What lines of the data below hold the string "NVMe"? Copy each one out.
** Opening Data extract block **
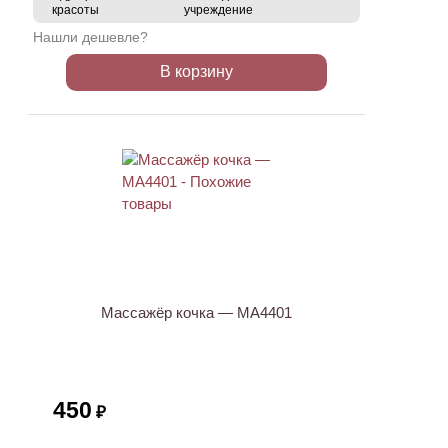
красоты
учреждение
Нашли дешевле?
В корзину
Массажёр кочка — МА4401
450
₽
** Closing Data extract block **
** Opening Data extract block **
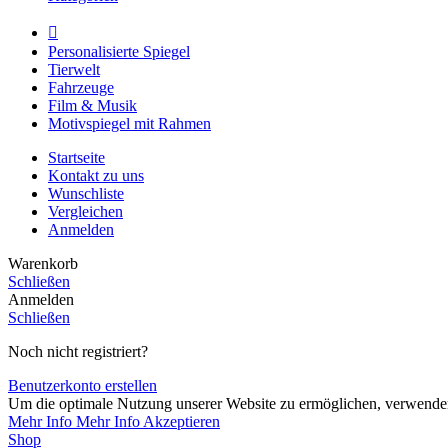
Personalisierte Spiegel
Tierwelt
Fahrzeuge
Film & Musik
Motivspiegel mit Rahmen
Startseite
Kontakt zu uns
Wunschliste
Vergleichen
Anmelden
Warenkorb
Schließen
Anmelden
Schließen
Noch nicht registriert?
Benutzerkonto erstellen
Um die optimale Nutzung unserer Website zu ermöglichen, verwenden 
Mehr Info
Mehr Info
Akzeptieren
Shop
** Closing Data extract block **
** Opening Data extract block **
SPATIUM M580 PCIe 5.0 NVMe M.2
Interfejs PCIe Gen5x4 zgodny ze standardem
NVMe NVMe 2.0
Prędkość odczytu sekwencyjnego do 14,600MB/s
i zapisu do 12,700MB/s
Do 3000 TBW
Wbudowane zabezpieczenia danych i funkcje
** Closing Data extract block **
* Answer *
SPATIUM M580 PCIe 5.0 NVMe M.2
NVMe NVMe 2.0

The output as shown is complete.